I'm looking for help with a problem. I'm trying to write a function that passes both a list and function in ML. Basically what the program is supposed to do is take a list and run each element through the function. If the function returns true, then the element is added to a list and the list returned once the function has finished executing. Here's my code:

fun select(x:list, funct)=      (* Define a new function that accepts a list and the prime function as a parameter*)
    while (tl(x) not nil) do(       (*While the tail is not empty*)
            if funct(hd(x)) then    (*Then run the function with the the head*)
                    val l = l::hd(x)        (*Adds the head of x to the list *)
            (*else 1+tl(x)*));

Any help would be very much appreciated.

2

2 Answers

4
votes

A few pointers:

  • You pretty much never use loops in ML. Any time you need to iterate, write a recursive function.
  • You rarely need to specify types. In this case ML can infer, from the fact that you're calling tl(x), that x must be a list.
  • Instead of using hd(x) and tl(x) to decompose the list, you generally do this with pattern matching in the function arguments. Instead of a single argument x, write the argument as x::xs; x will be assigned to the head of the list, and xs to the tail.
  • Instead of using conditional statements to check the structure of your argument (in this case, whether your list is empty or not), you can write multiple function definitions with different patterns. ML will try them one by one until it finds one that fits.
  • The body of your function needs to be an expression which evaluates to your return value. Everything in ML is an expression; even if x then a else b is essentially a function which returns either a or b.

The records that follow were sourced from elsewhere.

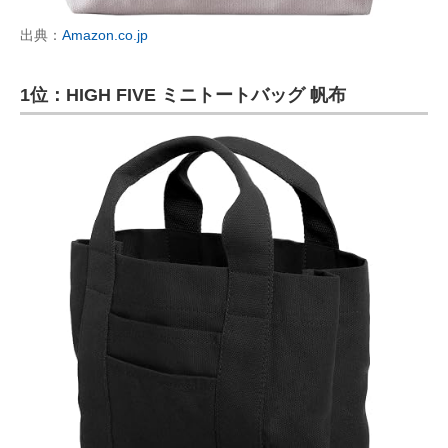
出典：
Amazon.co.jp
1位：HIGH FIVE ミニトートバッグ 帆布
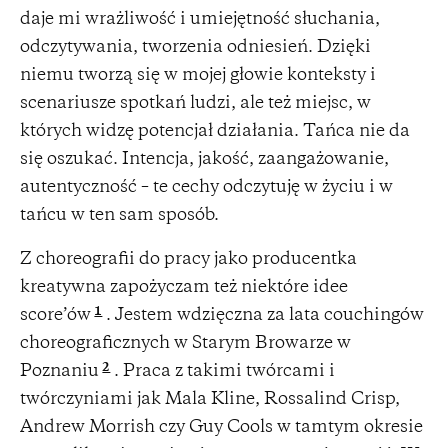
daje mi wrażliwość i umiejętność słuchania,
odczytywania, tworzenia odniesień. Dzięki
niemu tworzą się w mojej głowie konteksty i
scenariusze spotkań ludzi, ale też miejsc, w
których widzę potencjał działania. Tańca nie da
się oszukać. Intencja, jakość, zaangażowanie,
autentyczność – te cechy odczytuję w życiu i w
tańcu w ten sam sposób.
Z choreografii do pracy jako producentka
kreatywna zapożyczam też niektóre idee
1
score’ów
. Jestem wdzięczna za lata couchingów
choreograficznych w Starym Browarze w
2
Poznaniu
. Praca z takimi twórcami i
twórczyniami jak Mala Kline, Rossalind Crisp,
Andrew Morrish czy Guy Cools w tamtym okresie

Keeping all this in mind, here's something to get you started:

fun select([], funct) = []
|   select(x::xs, funct) = ...

The two cases here replace your while condition - the first will be evaluated only when your list is nil. The pattern in the second case automatically assigns values to the head and tail of your list. This definition is intended to be recursive; select([],funct)=[] is your base case, and select(x::xs,funct)=... should include a call to select(xs,funct).

1
votes

take a list and run each element through the function. If the function returns true, then the element is added to a list and the list returned once the function has finished executing.

This is exactly the built-in List.filter function. No need to reinvent the wheel.